The tactics used by the Mujahedeen and their ultimate success in defeating the Soviet occupation, got Temple wondering how the two enemies compared - old and new – Soviets and Taliban.

The major answered the Taliban are tougher opponents. So, Temple asked him how Coalition forces can defeat the Taliban.

“First thing, we should remove corruption and the second thing people - the Afghanistan population – are not satisfied with the government,” Shah said. “Third thing, we should have unity with the coalition forces, the ANA (Afghan National Army), the ANP (Afghan National Police), everybody, we should have unity.”

Temple asked the former commander what he thinks will happen if U.S. troops begin withdrawing in July 2011 as directed by President Barrack Obama.
“As long as we don’t have unity and as long as we’re not equipped with stuff like weapons, we want the coalition forces to stay here because their security and our security,” Shah said. “So we need good government, after that the U.S. should withdraw their troops.
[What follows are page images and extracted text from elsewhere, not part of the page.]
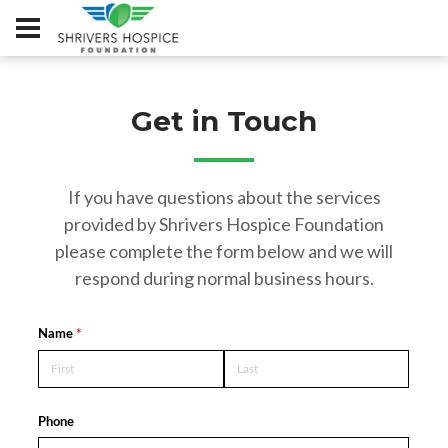
Get in Touch
If you have questions about the services
provided by Shrivers Hospice Foundation
please complete the form below and we will
respond during normal business hours.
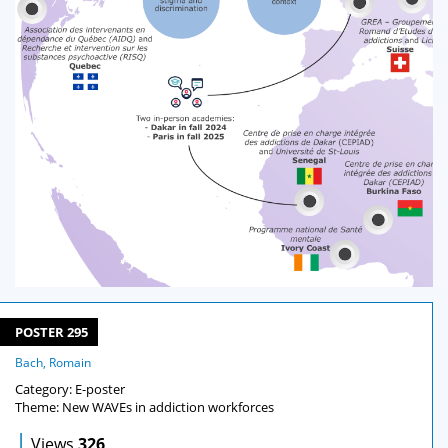
POSTER 295
Bach, Romain
Category: E-poster
Theme: New WAVEs in addiction workforces
|
Views
326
It’s not good to withdraw troops by 2011 we want them to stay here more.”

At the end of their conversation, Major Shah brought SMSgt. Temple a 32-calibor pistol and gingerly placed it in his hands. The gun wasn’t anything special to look at. But, Shah told Temple this was the pistol Massoud presented to him the day he shot down the five Soviet helicopters.

It was a gesture that made Temple realize the true value of the pistol and the friendship he’d forged with the former Mujahedeen fighter.